Across the material that follows, tally each line in which "отличается" occurs, and state the total alone.

§ **Exercise materials**
==================================================

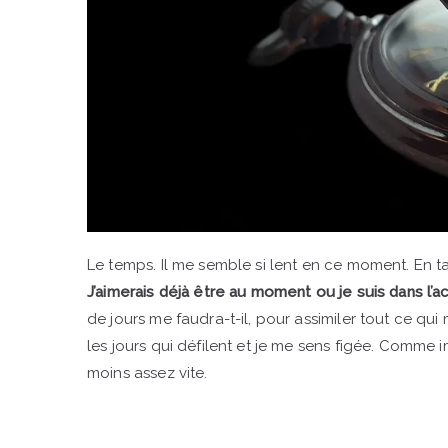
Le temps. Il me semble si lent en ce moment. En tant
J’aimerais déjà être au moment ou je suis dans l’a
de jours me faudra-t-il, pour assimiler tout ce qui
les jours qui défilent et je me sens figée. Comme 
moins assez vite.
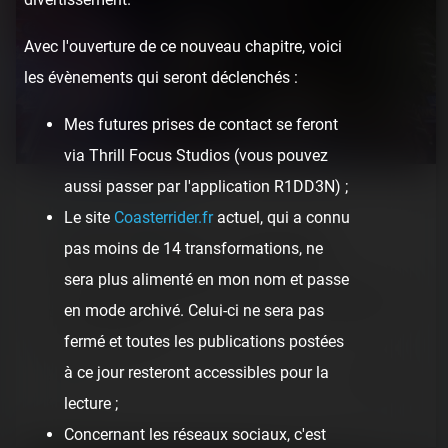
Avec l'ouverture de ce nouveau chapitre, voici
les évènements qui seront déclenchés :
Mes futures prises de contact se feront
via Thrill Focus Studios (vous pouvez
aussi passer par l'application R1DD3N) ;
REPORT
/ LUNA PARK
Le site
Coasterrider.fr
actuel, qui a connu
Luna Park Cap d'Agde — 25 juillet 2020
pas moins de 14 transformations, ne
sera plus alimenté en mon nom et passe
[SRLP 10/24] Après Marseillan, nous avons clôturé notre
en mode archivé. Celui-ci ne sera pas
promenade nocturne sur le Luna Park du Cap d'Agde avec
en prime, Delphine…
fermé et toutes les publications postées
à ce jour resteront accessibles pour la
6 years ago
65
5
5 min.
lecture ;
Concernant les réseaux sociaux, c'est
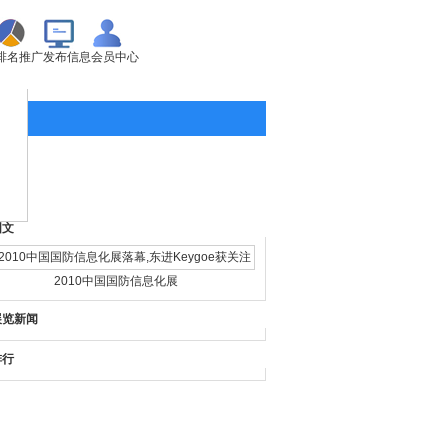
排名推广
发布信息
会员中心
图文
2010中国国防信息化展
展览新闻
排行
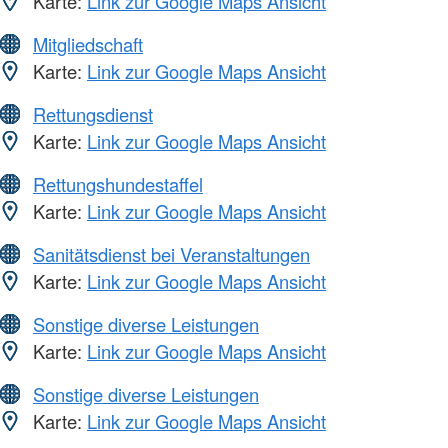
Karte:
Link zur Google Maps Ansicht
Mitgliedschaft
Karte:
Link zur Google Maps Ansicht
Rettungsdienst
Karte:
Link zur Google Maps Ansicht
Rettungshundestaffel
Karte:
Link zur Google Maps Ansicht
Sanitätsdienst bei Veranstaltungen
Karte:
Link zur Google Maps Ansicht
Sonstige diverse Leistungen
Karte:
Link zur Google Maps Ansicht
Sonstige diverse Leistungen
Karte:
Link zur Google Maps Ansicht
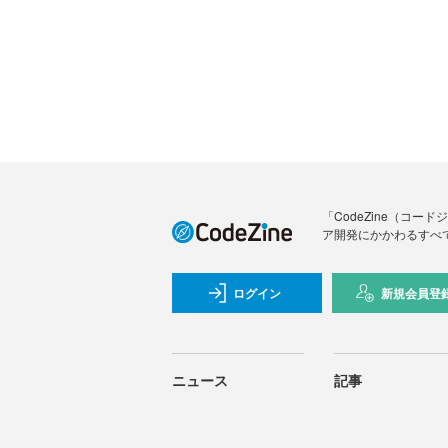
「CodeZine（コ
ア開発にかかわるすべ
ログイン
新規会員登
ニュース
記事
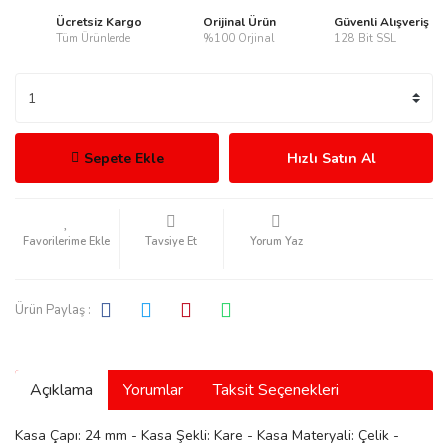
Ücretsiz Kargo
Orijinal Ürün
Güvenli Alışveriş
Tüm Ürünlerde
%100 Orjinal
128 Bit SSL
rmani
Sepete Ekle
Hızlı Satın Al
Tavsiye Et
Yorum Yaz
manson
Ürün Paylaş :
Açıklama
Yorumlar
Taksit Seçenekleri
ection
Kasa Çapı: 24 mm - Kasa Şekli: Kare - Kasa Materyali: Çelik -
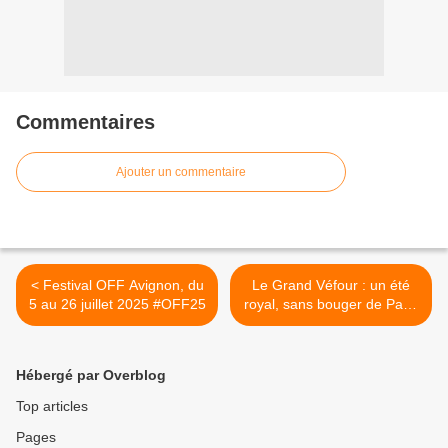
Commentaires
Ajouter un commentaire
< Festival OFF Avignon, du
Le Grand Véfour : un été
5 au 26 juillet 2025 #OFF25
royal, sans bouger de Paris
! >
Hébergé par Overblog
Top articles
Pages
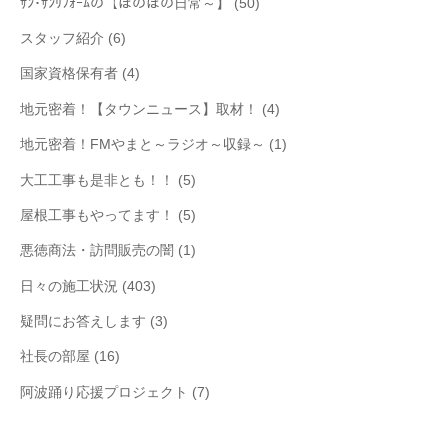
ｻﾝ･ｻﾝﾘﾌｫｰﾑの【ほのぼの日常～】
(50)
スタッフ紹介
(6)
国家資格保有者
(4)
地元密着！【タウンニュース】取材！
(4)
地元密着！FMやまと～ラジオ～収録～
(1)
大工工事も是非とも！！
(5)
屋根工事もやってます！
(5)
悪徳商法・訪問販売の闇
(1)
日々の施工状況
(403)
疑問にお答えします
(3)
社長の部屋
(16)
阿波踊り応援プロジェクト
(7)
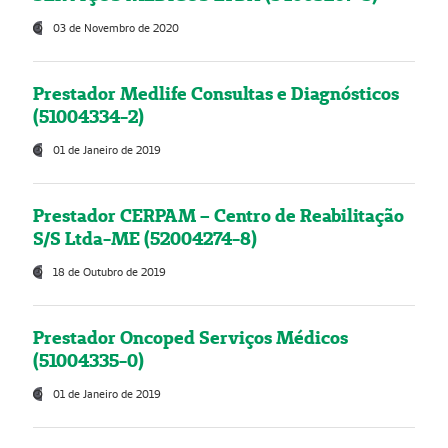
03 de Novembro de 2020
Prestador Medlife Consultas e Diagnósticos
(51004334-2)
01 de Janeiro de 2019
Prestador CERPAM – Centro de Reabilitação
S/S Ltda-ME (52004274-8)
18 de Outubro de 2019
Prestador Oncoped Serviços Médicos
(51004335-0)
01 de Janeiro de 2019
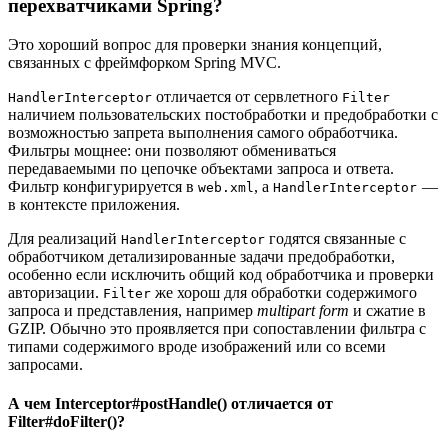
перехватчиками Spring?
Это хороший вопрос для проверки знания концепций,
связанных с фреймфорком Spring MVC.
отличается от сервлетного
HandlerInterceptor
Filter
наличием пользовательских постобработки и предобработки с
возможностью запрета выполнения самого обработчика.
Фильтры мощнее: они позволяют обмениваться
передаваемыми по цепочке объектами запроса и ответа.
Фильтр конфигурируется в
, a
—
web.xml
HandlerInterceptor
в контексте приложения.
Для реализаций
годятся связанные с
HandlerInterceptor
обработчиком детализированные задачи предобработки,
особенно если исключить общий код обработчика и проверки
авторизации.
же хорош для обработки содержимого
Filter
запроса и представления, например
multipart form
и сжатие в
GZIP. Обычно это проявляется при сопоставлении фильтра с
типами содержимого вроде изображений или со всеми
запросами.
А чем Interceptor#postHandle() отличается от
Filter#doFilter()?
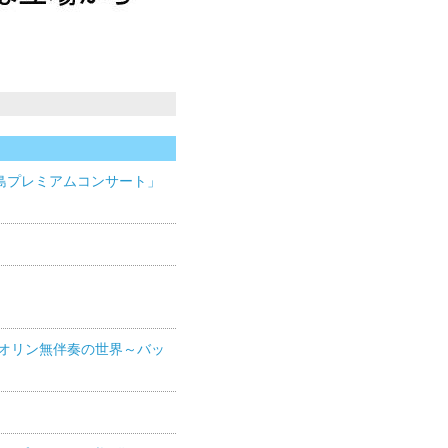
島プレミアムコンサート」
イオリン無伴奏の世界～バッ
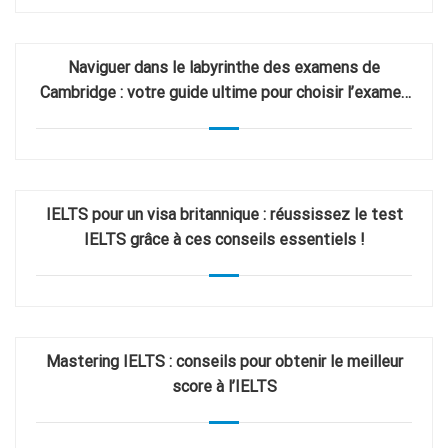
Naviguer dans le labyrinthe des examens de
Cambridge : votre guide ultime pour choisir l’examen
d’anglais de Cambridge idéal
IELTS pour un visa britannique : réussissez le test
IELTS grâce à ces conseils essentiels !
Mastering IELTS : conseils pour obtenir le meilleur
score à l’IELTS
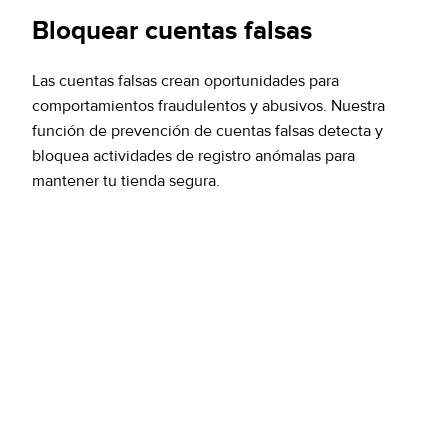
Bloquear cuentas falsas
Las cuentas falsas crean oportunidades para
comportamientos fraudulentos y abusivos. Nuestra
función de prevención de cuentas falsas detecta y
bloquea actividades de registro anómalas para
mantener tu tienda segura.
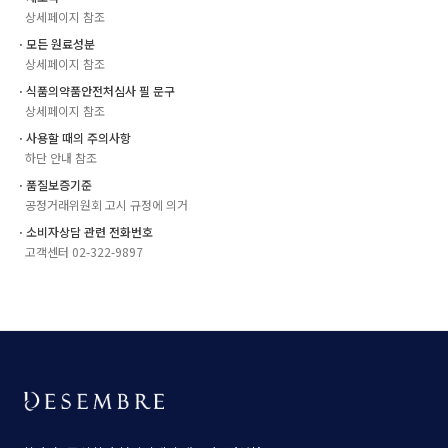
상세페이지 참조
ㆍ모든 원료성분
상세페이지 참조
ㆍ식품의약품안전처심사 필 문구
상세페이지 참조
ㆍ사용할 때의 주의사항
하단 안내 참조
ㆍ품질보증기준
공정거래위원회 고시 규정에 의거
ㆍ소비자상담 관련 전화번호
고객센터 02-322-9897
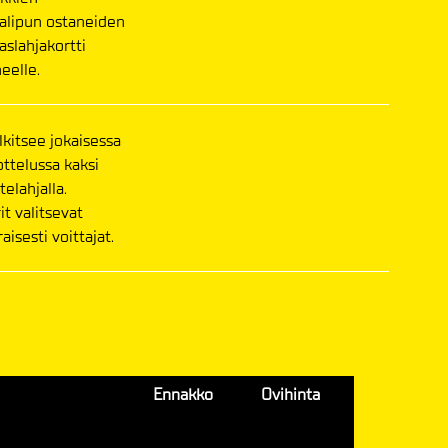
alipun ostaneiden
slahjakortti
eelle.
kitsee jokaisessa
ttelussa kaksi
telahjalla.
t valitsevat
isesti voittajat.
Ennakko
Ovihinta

==================================================

§ **Response**
2